- Burstein and his wife Lillian Lux
- Born: April 15, 1896 Pułtusk, Congress Poland, Russian Empire (now Poland)
- Died: April 6, 1986 (aged 89) United States

= Pesach Burstein =

Polish-born American comedian, singer, coupletist and director

Pesach "Peishachke" Burstein (April 15, 1896 – April 6, 1986) was a Polish-born American comedian, singer, coupletist, and director of Yiddish vaudeville/theater. He was honored with the Itzik Manger Prize in 1986. His wife Lillian Lux, and son Mike Burstyn are also actors.

==Early years==
Born in Pułtusk, then in Congress Poland, in the Russian Empire (today, in Poland), Burstein was called Pesach-ke due to his birth on Passover. In 1901 he moved with his family to Berdiansk (Ukraine), where his father ran a clothing store. He ran away from home as a teenager to join a traveling Yiddish theatrical troupe. He was arrested as a spy by Russians during World War I. He never again saw his parents, who were beaten and killed in a robbery in Minsk, as they were traveling back to Poland in 1921.

==United States==
Brought to the United States in 1923 by Boris Thomashefsky and signed to a 20-year recording contract by Columbia Records, he is well-remembered for singing "Odessa Mama" and the Yiddish version of "Sonny Boy". There is a common myth that this recording was made same day, in the same studio and with the same orchestra that Jolson had just used, but the Burstein waxing was made some time after the million-selling Jolson recording. In addition, Jolson was an exclusive Brunswick artist, whilst Burstein recorded for Columbia, on its Green Label ethnic series. Jolson was accompanied by the Brunswick studio orchestra, under the direction of Gus Haenschen. The (considerably smaller) studio orchestra accompanying Burstein was probably a sub-group of the National Theater pit orchestra, under the baton of Joseph Rumshinsky. An impressive stage whistler and actor-director of the popular A Khasene in Shtetl (A Wedding in the Village) act with his entire family.

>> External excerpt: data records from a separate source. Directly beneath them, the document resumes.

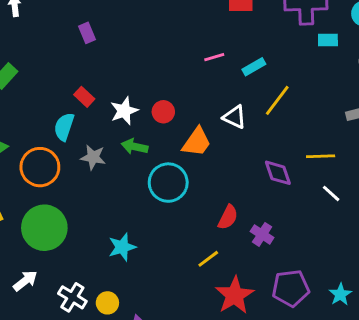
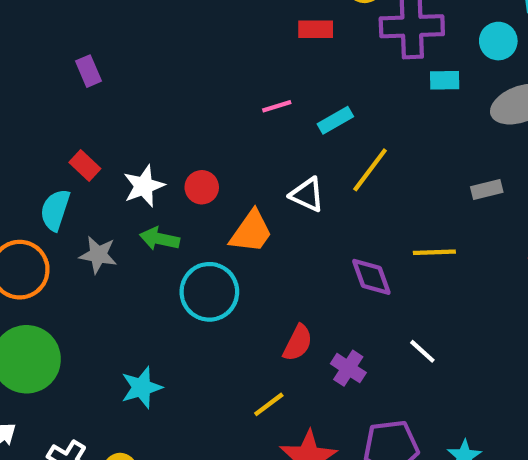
white line: (331, 193) -> (422, 351), moved

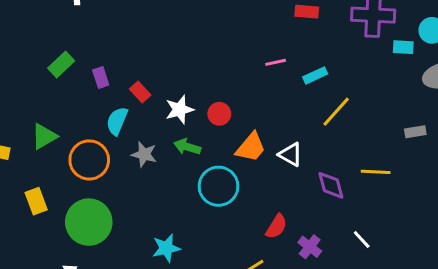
purple rectangle: (89, 71) -> (101, 78), moved
cyan rectangle: (445, 80) -> (403, 47), moved
white triangle: (307, 195) -> (290, 154), moved

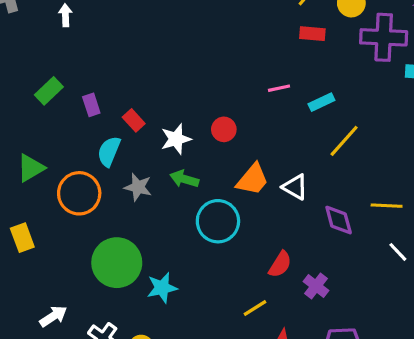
red circle: (219, 114) -> (224, 129), moved
green circle: (89, 222) -> (117, 263), moved
white line: (362, 239) -> (398, 252), moved

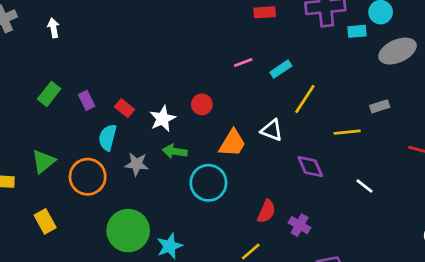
white triangle: (295, 187) -> (272, 130), moved
yellow line: (387, 206) -> (347, 132), moved

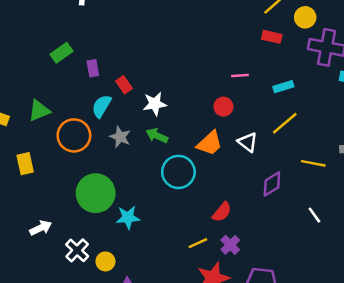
cyan rectangle: (281, 69) -> (283, 87), moved
red circle: (202, 104) -> (223, 107), moved
purple diamond: (310, 167) -> (272, 184), turned 65
purple cross: (300, 225) -> (230, 245), moved

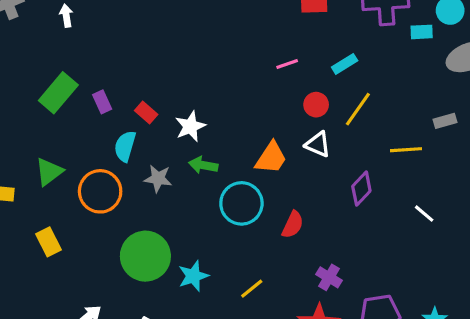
green rectangle: (61, 53) -> (58, 93), size x1.4
red circle: (223, 107) -> (316, 105), moved
red semicircle: (222, 212) -> (293, 225), moved
yellow line: (198, 243) -> (252, 289), moved

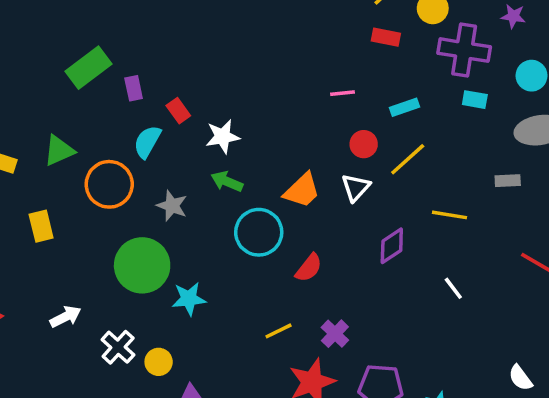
cyan rectangle: (422, 32) -> (475, 100), moved
gray rectangle: (445, 121) -> (508, 181), moved
white triangle: (318, 144) -> (356, 187), turned 36
gray star: (158, 178) -> (172, 206), moved
yellow line: (252, 289) -> (278, 331), moved

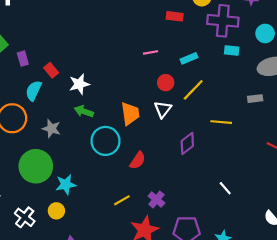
orange trapezoid: (302, 190) -> (130, 114), turned -50
white line: (453, 288) -> (225, 188), moved
yellow circle: (159, 362) -> (56, 211), moved

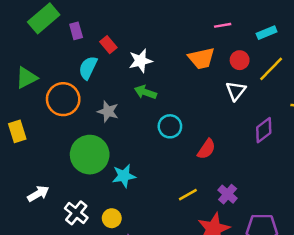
orange trapezoid: (130, 114) -> (201, 58), moved, turned 85
cyan circle: (106, 141) -> (170, 126), size x0.7
yellow circle: (56, 211) -> (112, 218), moved

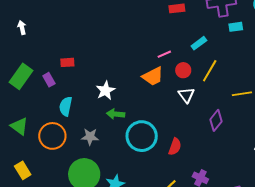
pink line: (223, 25) -> (164, 54), moved
red rectangle: (108, 45) -> (67, 62), moved, turned -40
green triangle: (26, 78) -> (19, 126), turned -42
cyan circle: (170, 126) -> (142, 136), size x1.6

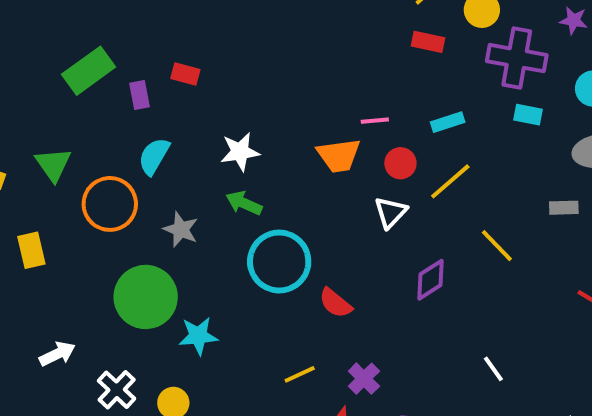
yellow line: (242, 94) -> (497, 246), turned 36
red semicircle: (175, 147) -> (335, 303), turned 90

He married twice, secondly to Lillian Lux, 22 years his junior. In 1939, the couple was touring Poland. Since there was unrest at the time, a member of the diplomatic corps suggested the Bursteins take the summer off from performances; they left for the United States just days before the German invasion. The troupe was sponsored by Boris Thomashefsky to play on the Lower East Side Yiddish theatres in the Yiddish Theater District on Manhattan's Second Avenue.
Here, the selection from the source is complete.